Apenas habíamos salido de aquellas primeras impresiones cuando los sacerdotes decidieron proporcionarnos otras aún más estimulantes. Nos encontrábamos reunidos en uno de los patios interiores, temblorosos, amedrentados, con la cabeza pelada y una especie de taparrabos de lino que nos habían dado a todos, cuando hizo acto de presencia un hombrecillo de aspecto tranquilo, acentuado por una ligera barriga. Llevaba una fina varita de madera bajo el brazo y, colgada del hombro, una bolsa con los útiles de los escribas. Nos miró con una media sonrisa, se detuvo enfrente de nosotros y comenzó a hablar.
—Muchachos, mi nombre es Amenmose y he sido designado por la diosa para ayudaros a dar los primeros pasos en el proceso que terminará culminando en vuestra educación. Seguramente os estaréis preguntando qué os espera dentro de estos muros. Pues bien, no es necesario que esforcéis vuestra imaginación porque voy a decíroslo claramente y sin ningún tipo de rodeos. Aquí sólo tendréis lo que os merezcáis. Los que se esfuercen personalmente, obedezcan a sus superiores y no trastornen el orden recibirán con toda seguridad, al final de sus estudios, un puesto desde el que servir a la divinidad, proporcionar gloria a la
Per-a'a
y mantenerse a sí mismos y a sus familias hasta el día en que vayan al
ka.
En cuanto a los que no sigan esa conducta apropiada, serán objeto de la disciplina necesaria para reprimir su necedad y si ni aun así cambian de actitud, serán expulsados...
Había llegado a ese punto de su discurso cuando de pronto su rostro plácido pareció experimentar un cambio súbito y sus ojos se clavaron en alguien que estaba a mis espaldas.
—Eh, tú —dijo con voz imperiosa—. Sí, tú, el larguirucho. ¿Qué es eso tan importante que tienes que comentar con el de al lado para decidir no escucharme? ¿Te has creído que soy un babuino chillón al que puedes permitirte pasar por alto?

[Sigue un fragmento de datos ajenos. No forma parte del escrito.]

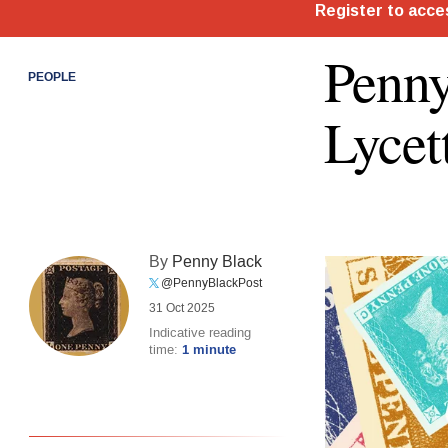
Penny
PEOPLE
Lycet
By
Penny Black
@PennyBlackPost
31 Oct 2025
Indicative reading
time:
1 minute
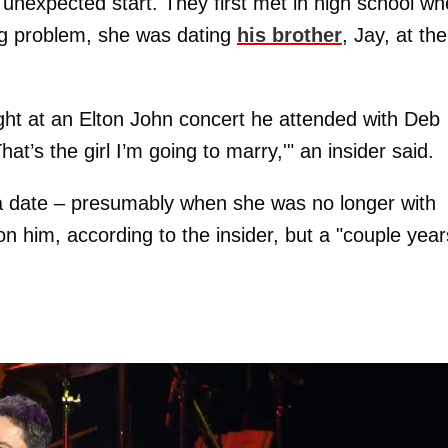
nexpected start. They first met in high school w
ig problem, she was dating
his brother
, Jay, at the
ht at an Elton John concert he attended with Deb
at’s the girl I’m going to marry,'" an insider said.
n a date – presumably when she was no longer with
on him, according to the insider, but a "couple year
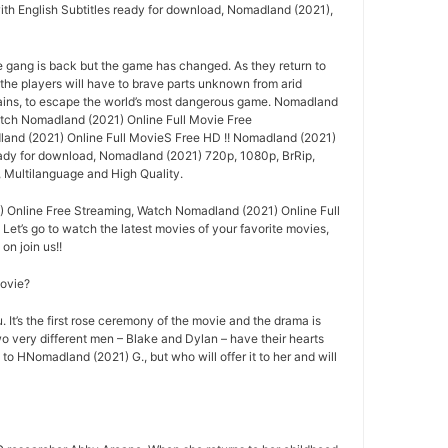
ith English Subtitles ready for download, Nomadland (2021),
e gang is back but the game has changed. As they return to
 the players will have to brave parts unknown from arid
ins, to escape the world’s most dangerous game. Nomadland
tch Nomadland (2021) Online Full Movie Free
nd (2021) Online Full MovieS Free HD !! Nomadland (2021)
ready for download, Nomadland (2021) 720p, 1080p, BrRip,
, Multilanguage and High Quality.
 Online Free Streaming, Watch Nomadland (2021) Online Full
 Let’s go to watch the latest movies of your favorite movies,
n join us!!
movie?
 It’s the first rose ceremony of the movie and the drama is
o very different men – Blake and Dylan – have their hearts
 to HNomadland (2021) G., but who will offer it to her and will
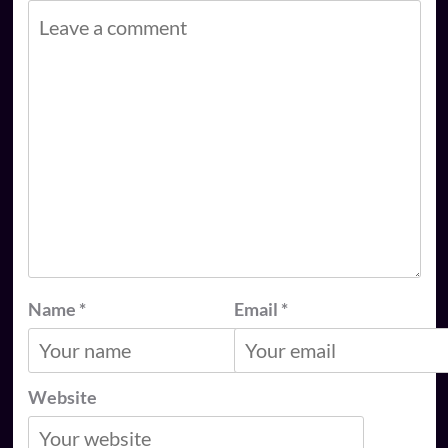
Name
*
Email
*
Website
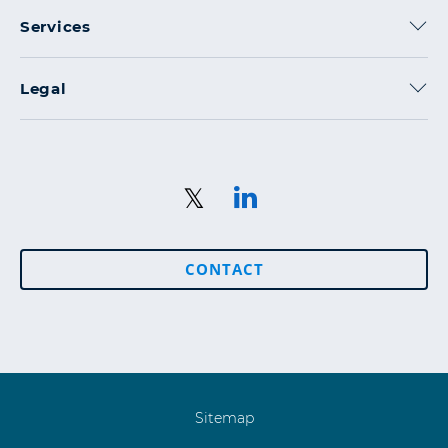
Services
Legal
CONTACT
Sitemap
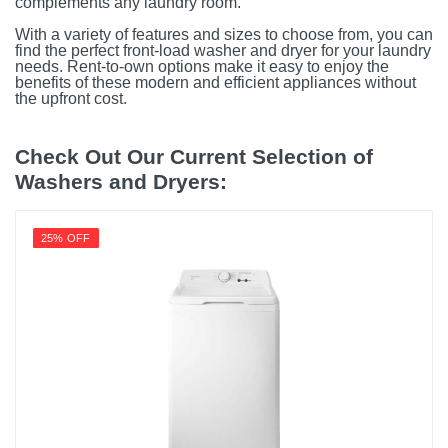
complements any laundry room.
With a variety of features and sizes to choose from, you can
find the perfect front-load washer and dryer for your laundry
needs. Rent-to-own options make it easy to enjoy the
benefits of these modern and efficient appliances without
the upfront cost.
Check Out Our Current Selection of
Washers and Dryers:
25% OFF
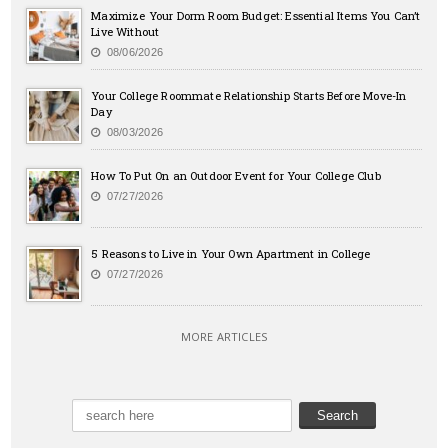
Maximize Your Dorm Room Budget: Essential Items You Can’t
Live Without
08/06/2026
Your College Roommate Relationship Starts Before Move-In
Day
08/03/2026
How To Put On an Outdoor Event for Your College Club
07/27/2026
5 Reasons to Live in Your Own Apartment in College
07/27/2026
MORE ARTICLES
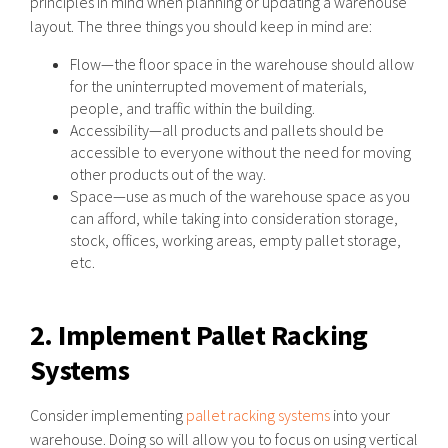
principles in mind when planning or updating a warehouse
layout. The three things you should keep in mind are:
Flow—the floor space in the warehouse should allow
for the uninterrupted movement of materials,
people, and traffic within the building.
Accessibility—all products and pallets should be
accessible to everyone without the need for moving
other products out of the way.
Space—use as much of the warehouse space as you
can afford, while taking into consideration storage,
stock, offices, working areas, empty pallet storage,
etc.
2. Implement Pallet Racking
Systems
Consider implementing
pallet racking systems
into your
warehouse. Doing so will allow you to focus on using vertical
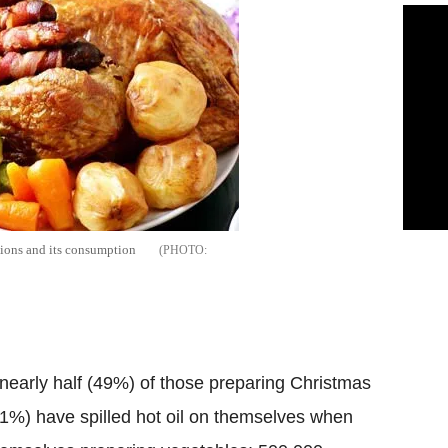
ations and its consumption
 nearly half (49%) of those preparing Christmas
11%) have spilled hot oil on themselves when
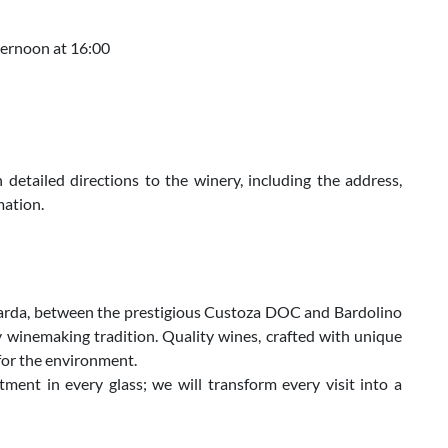
fternoon at 16:00
 detailed directions to the winery, including the address,
mation.
 Garda, between the prestigious Custoza DOC and Bardolino
 winemaking tradition. Quality wines, crafted with unique
 for the environment.
ent in every glass; we will transform every visit into a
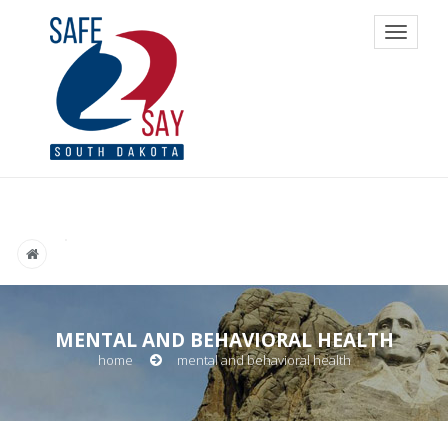
Toggle
navigat
MENTAL AND BEHAVIORAL HEALTH
home
mental and behavioral health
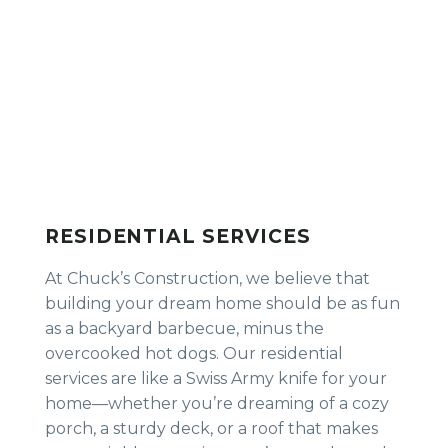
RESIDENTIAL SERVICES
At Chuck’s Construction, we believe that
building your dream home should be as fun
as a backyard barbecue, minus the
overcooked hot dogs. Our residential
services are like a Swiss Army knife for your
home—whether you’re dreaming of a cozy
porch, a sturdy deck, or a roof that makes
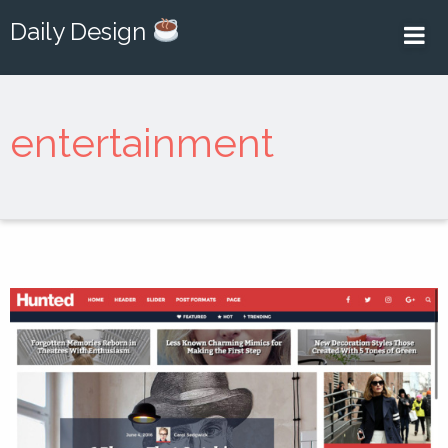
Daily Design
entertainment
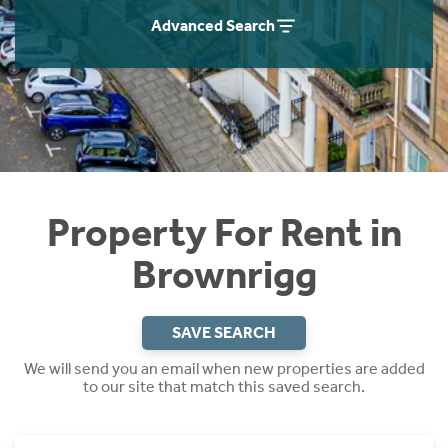
Students
Home Buying App
Advanced Search
Short Term Let Licence & Obligation Guide
LBTT Calculator
Rettie Financial Services
Think Mortgages. Think Rettie.
Property For Rent in
Brownrigg
SAVE SEARCH
We will send you an email when new properties are added
to our site that match this saved search.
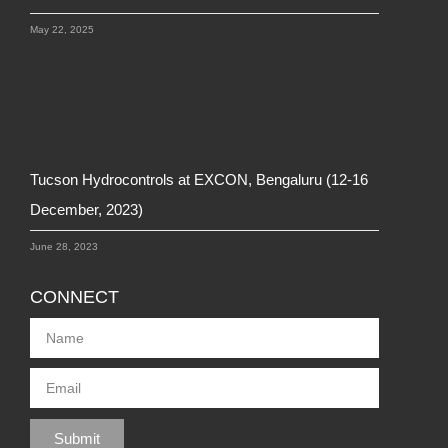
May 22, 2025
Tucson Hydrocontrols at EXCON, Bengaluru (12-16
December, 2023)
June 28, 2023
CONNECT
Submit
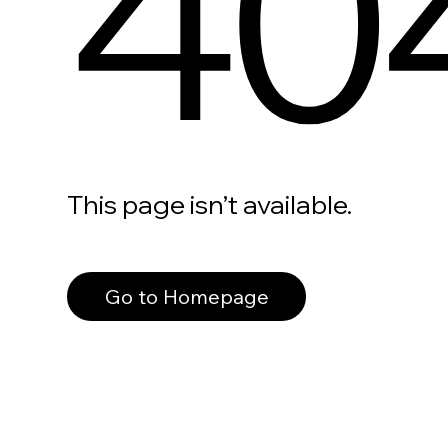
40
This page isn’t available.
Go to Homepage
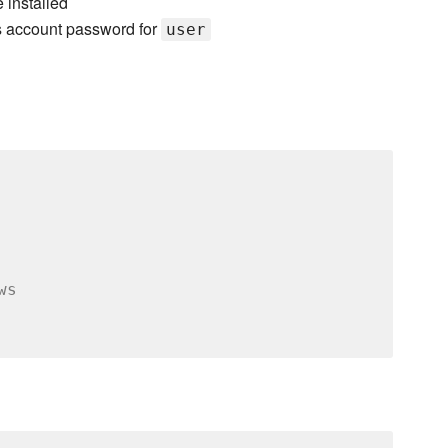
 installed
s account password for
user
ws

Como movidos por un resorte, giramos nuestros cuellos para ver a quién se dirigía. El apelativo de «larguirucho» no carecía de razón porque, sin lugar a dudas, se trataba del muchacho más alto del grupo. Delgado, espigado, con unos miembros desproporcionados, en su faz se descubrían algunos rasgos negroides. Pero ahora, toda su estatura, en lugar de imponer, causaba sensación de desamparo y despiste, de temor y desconcierto. Con el maxilar inferior caído por el asombro, se había llevado una mano al pecho como preguntando si se dirigía a él.

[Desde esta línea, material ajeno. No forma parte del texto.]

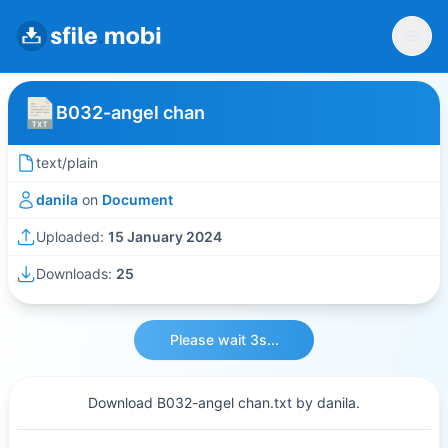
B032-angel chan
text/plain
danila
on
Document
Uploaded:
15 January 2024
Downloads:
25
Please wait 3s...
Download B032-angel chan.txt by danila.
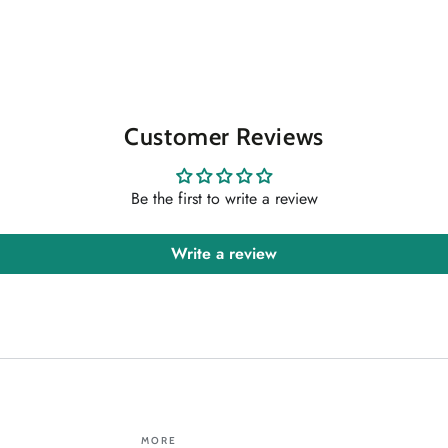
Customer Reviews
Be the first to write a review
Write a review
MORE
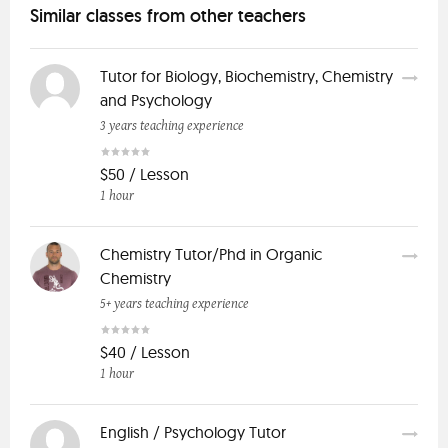
Similar classes from other teachers
Tutor for Biology, Biochemistry, Chemistry
and Psychology
3 years teaching experience
$50 / Lesson
1 hour
Chemistry Tutor/Phd in Organic
Chemistry
5+ years teaching experience
$40 / Lesson
1 hour
English / Psychology Tutor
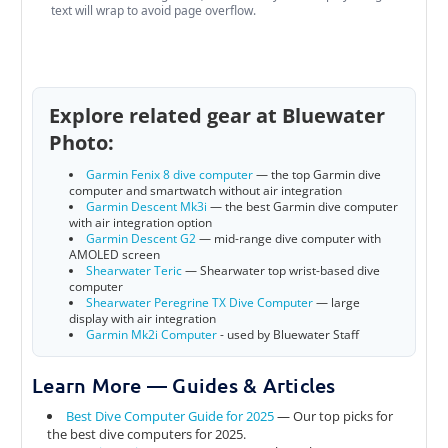
text will wrap to avoid page overflow.
Explore related gear at Bluewater
Photo:
Garmin Fenix 8 dive computer
— the top Garmin dive
computer and smartwatch without air integration
Garmin Descent Mk3i
— the best Garmin dive computer
with air integration option
Garmin Descent G2
— mid-range dive computer with
AMOLED screen
Shearwater Teric
— Shearwater top wrist-based dive
computer
Shearwater Peregrine TX Dive Computer
— large
display with air integration
Garmin Mk2i Computer
- used by Bluewater Staff
Learn More — Guides & Articles
Best Dive Computer Guide for 2025
— Our top picks for
the best dive computers for 2025.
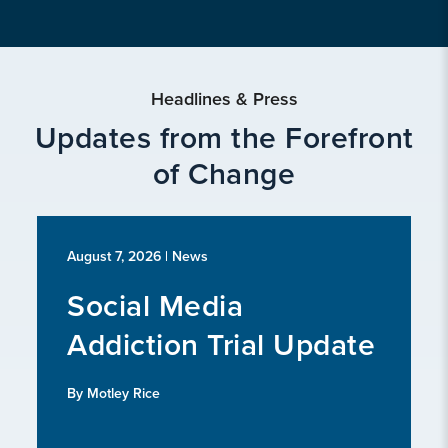
Headlines & Press
Updates from the Forefront
of Change
August 7, 2026
| News
Social Media
Addiction Trial Update
By Motley Rice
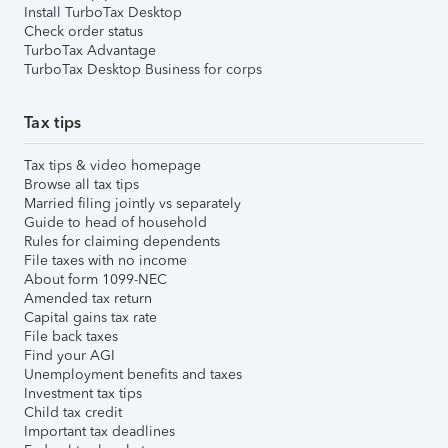
Install TurboTax Desktop
Check order status
TurboTax Advantage
TurboTax Desktop Business for corps
Tax tips
Tax tips & video homepage
Browse all tax tips
Married filing jointly vs separately
Guide to head of household
Rules for claiming dependents
File taxes with no income
About form 1099-NEC
Amended tax return
Capital gains tax rate
File back taxes
Find your AGI
Unemployment benefits and taxes
Investment tax tips
Child tax credit
Important tax deadlines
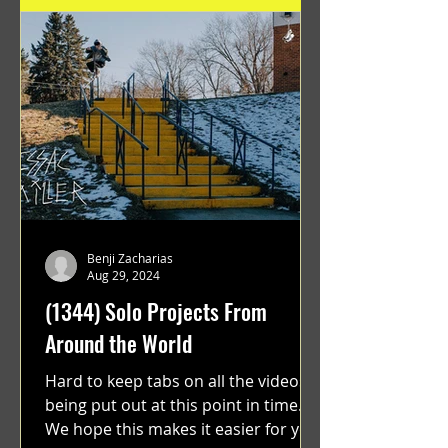
Benji Zacharias
Aug 29, 2024
(1344) Solo Projects From
Around the World
Hard to keep tabs on all the videos
being put out at this point in time.
We hope this makes it easier for you.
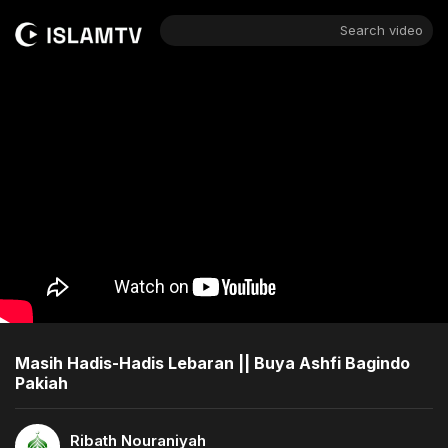
Search video
Masih Hadis-Hadis Lebaran || Buya Ashfi Bagindo
Pakiah
Ribath Nouraniyah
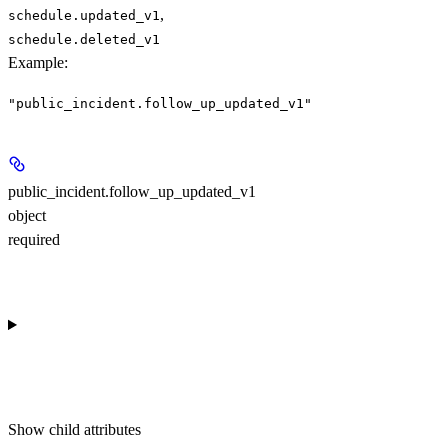
,
schedule.updated_v1
schedule.deleted_v1
Example
:
"public_incident.follow_up_updated_v1"
public_incident.follow_up_updated_v1
object
required
Show
child attributes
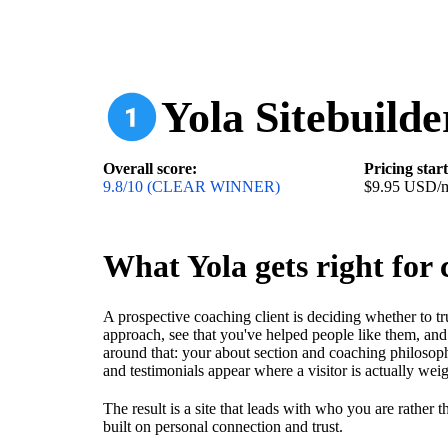
Yola Sitebuilde
Overall score:
Pricing star
9.8/10 (CLEAR WINNER)
$9.95 USD/
What Yola gets right for 
A prospective coaching client is deciding whether to t
approach, see that you've helped people like them, and 
around that: your about section and coaching philosoph
and testimonials appear where a visitor is actually wei
The result is a site that leads with who you are rather 
built on personal connection and trust.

—Sí, estúpido hijo de un chacal y una perra, es a ti a quien me refiero. Ven aquí inmediatamente y arrójate en el polvo.
Sin terminar de reponerse de la sorpresa, el muchacho corrió asustado hasta donde estaba Amenmose y se tumbó de un golpe en el suelo, levantando una nubécula de suciedad.
—Ahora vais a ver a lo que me refería cuando hablaba de disciplina... Tú y tú —dijo Amenmose señalando a dos muchachos—, venid aquí inmediatamente.
Los niños se desplazaron, lívidos, hasta el lugar donde Amenmose estaba. Como yo, ignorarían para qué habían sido requeridos y, sin duda, eso les inyectaba un temor que podía verse con facilidad reflejado en sus rostros.